Das Querformat mit Ringbuchbindung und kurzen Texten erfüllt natürlich das angestrebte Ziel, das Handbuch im Cockpit zu nutzen, denn gebundene Bücher schlagen sich in der Regel schnell selbst wieder zu. Durch die meist großen Abbildungen wird der Inhalt tendenziell auch anschaulich vermittelt, nur fehlen mir teilweise etwas ausführlichere Erläuterungstexte, auch wenn zum Lesen im Cockpit u.U. keine Zeit vorhanden ist. Ob die Kombination für Motor- und Segelboote sinnvoll ist, mag jeder für sich selbst entscheiden.
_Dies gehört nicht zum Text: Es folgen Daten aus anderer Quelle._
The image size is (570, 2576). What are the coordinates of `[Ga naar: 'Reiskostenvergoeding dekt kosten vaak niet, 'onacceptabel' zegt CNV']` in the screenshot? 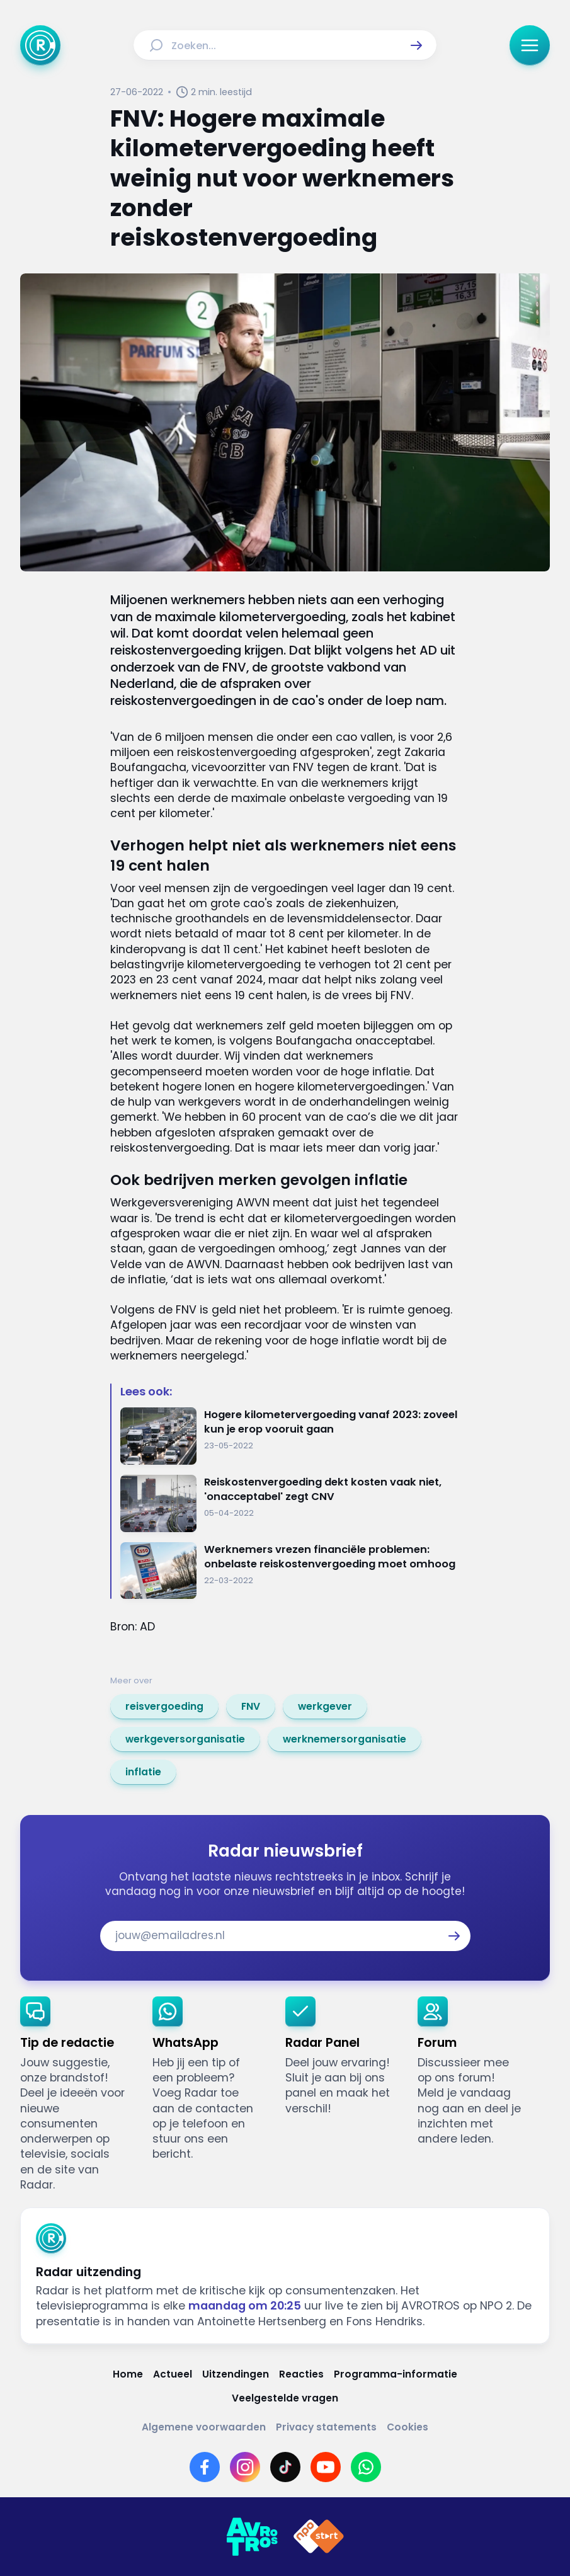 It's located at (290, 1503).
Im Vergleich bietet das oben erwähnte, als Paperback gebundene Buch „Stressfrei Segeln“ des gleichen Autors für 3 € Aufschlag mehr Inhalt (160 Seiten) über das An- und Ablegen hinaus mit Ausrichtung auf kleine Crews und Einhandsegler. Es enthält statt – zugegeben anschaulicher - Zeichnungen in Draufsicht mehr Fotos, aber dafür auch diverse QR-Codes, mit denen man zu entsprechenden Erläuterungsvideos geleitet wird. Und wenn die QR-Code-Erkennung nicht funktionieren sollte (wie bei mir), dann kann man alle Videos auf der Homepage des Verlags unter dem Buchtitel „Stressfrei Segeln“ anklicken und ansehen.